Под конец ведущая, девица с толстым слоем штукатурки на лице, решает придать обсуждению новый поворот.

— Хотя ведущий не должен вмешиваться в диалог, все же позвольте мне сделать исключение, — сказала она. — Сама я осознала различие гендерных ролей, наблюдая за играми свои маленьких сыновей. Раньше я запрещала им драться на палках, это казалось мне слишком грубым. Но со временем я пришла к выводу, что в проявлении мужественности нет ничего плохого, как нет ничего плохого в том, что мужчина может проникнуть в женщину. Раньше сама мысль об этом выводила меня из равновесия, но стоило мне взглянуть на вещи другими глазами, как все вдруг встало на свои места, и с тех пор я больше не запрещаю детям подобных игр, готовя их к будущим половым отношениям с женщинами.

Тишина. Я боялась даже посмотреть на Йоуни.

— Женщина тоже может проникнуть в мужчину! — закричала из зала девушка в полосатых брюках.

— Нет, не может, — спокойно сказала ведущая. — Для этого нужен член. У женщины же его нет.

— Не понимаю, как современная женщина может так говорить? — возмутилась какая-то тетка.

Студентка-философ промычала что-то о микроотношениях, но никто ничего не понял.

— По-моему, мы отвлеклись от темы нашей дискуссии, — сказала полосатая.

— Я с вами согласен, — ответил учитель рисования. — И незачем тратить время на пустые споры. Кто угодно может проникнуть в кого угодно… И это факт.

После этого заявления все с недоверием покосились на своих соседей.
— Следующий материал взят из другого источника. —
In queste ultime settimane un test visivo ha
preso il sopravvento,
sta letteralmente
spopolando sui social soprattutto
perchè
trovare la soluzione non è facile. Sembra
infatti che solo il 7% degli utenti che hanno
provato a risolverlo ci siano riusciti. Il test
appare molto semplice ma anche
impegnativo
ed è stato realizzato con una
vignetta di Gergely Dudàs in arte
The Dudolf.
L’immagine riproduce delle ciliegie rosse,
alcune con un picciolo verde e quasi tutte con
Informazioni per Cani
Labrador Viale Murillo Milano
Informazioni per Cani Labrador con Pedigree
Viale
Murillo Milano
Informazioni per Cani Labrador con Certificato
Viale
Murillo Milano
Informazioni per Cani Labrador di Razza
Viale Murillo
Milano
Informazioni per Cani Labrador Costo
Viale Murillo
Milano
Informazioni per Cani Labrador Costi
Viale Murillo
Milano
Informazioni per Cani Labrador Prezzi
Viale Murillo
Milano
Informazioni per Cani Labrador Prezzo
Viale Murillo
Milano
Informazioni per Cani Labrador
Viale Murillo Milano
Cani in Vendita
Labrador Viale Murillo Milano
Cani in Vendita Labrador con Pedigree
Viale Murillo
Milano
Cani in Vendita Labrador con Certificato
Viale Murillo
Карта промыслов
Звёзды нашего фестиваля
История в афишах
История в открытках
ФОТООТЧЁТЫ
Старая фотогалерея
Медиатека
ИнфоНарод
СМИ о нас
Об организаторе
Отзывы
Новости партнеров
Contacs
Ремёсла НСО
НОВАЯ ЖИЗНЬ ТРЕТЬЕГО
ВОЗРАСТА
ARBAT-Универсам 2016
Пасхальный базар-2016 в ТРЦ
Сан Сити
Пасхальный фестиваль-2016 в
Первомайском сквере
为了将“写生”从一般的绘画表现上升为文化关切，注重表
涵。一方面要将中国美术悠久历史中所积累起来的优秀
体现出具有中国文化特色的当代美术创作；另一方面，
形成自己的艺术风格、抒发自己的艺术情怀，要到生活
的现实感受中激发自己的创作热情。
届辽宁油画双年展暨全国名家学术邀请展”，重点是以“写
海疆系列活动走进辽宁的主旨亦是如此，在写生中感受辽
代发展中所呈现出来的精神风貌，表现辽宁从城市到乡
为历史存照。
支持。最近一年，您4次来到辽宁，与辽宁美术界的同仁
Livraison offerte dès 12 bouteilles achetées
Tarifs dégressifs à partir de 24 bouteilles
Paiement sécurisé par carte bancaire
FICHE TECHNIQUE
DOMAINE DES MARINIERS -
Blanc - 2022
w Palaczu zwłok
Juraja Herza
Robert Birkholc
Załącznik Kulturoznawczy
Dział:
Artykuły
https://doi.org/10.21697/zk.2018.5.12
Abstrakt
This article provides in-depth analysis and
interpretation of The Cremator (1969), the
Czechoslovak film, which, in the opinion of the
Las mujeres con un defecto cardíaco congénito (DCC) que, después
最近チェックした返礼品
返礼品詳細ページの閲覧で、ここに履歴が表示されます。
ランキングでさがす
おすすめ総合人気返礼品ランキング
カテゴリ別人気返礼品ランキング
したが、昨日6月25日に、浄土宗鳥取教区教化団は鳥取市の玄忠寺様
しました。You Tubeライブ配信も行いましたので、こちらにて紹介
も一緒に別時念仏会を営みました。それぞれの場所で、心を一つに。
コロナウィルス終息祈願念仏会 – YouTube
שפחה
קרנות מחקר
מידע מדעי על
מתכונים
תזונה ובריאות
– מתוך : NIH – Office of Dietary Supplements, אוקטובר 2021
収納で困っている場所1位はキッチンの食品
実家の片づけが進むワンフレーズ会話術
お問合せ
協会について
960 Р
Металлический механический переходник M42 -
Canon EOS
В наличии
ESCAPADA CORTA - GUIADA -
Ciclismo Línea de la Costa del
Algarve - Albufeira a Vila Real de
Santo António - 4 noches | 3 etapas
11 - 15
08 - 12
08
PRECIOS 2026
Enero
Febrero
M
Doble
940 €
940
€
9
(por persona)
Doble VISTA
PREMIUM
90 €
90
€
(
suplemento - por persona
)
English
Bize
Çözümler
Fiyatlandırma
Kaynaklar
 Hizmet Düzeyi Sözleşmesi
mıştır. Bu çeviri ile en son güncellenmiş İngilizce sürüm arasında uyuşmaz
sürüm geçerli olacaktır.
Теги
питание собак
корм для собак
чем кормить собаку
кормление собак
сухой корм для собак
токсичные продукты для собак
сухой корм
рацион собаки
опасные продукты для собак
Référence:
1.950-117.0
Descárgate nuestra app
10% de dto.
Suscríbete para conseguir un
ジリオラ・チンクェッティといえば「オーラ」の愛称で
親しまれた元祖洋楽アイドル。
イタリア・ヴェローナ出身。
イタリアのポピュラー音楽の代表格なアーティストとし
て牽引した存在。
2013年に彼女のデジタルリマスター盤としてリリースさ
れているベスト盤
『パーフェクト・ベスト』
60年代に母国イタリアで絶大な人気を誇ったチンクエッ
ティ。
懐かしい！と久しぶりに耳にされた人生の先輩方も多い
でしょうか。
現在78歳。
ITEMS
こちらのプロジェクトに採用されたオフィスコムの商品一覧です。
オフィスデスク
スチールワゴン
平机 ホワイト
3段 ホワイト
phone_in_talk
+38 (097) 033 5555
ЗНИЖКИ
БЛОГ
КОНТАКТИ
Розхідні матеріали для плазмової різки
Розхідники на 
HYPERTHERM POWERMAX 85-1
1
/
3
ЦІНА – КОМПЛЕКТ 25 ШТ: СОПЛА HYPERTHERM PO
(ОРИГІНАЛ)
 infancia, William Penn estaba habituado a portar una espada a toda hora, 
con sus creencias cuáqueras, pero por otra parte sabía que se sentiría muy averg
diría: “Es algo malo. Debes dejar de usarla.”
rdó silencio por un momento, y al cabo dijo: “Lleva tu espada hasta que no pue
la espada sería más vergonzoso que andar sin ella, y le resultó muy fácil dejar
Чуть не лопаясь смеха, мы пулей вылетели из библиотеки.

— Ну вот скажи, что я могу написать об этом? — простонал Йоуни. — Кому нужен такой репортаж? Девчачьему журналу «Регина»? Боже ты мой! Сейчас лопну от смеха. Отвези меня домой, я хочу есть.

Дома он сожрал пачку печенья, рисовую кашу и три шоколадных пудинга, листая журнал о современной музыке.

— Моя бы воля, — начал он с набитым ртом, — я бы всю жизнь ел одни только пудинги и читал журналы.

— Как поешь, убери грязную посуду, — попросила я.

— В семье Корлеоне мужчины никогда не убирают со стола, — произнес он и вальяжно откинулся на спинку стула. — Я надеюсь, ты помнишь, что меня зовут Майкл Корлеоне?

В постели он долго и обстоятельно целовал меня от шеи до самых бедер.

— Если у нас будет ребенок, он наверняка будет похож на инопланетянина, — сказал он. — Весь в отца.

— У нас не будет детей. Я боюсь рожать.

— Не бойся, я буду сидеть с тобой рядом, держать тебя за руку и поить тебя из соски шампанским.

— Хм…

Я засмеялась и повернулась на бок.

— Младенцы, по-моему, все такие страшные. Не хочу детей. И даже обсуждать это не хочу.

— Хорошо, золотко, не будем. Только не спи. Мне надо с кем-нибудь поговорить. Мне так плохо, когда меня никто не слушает.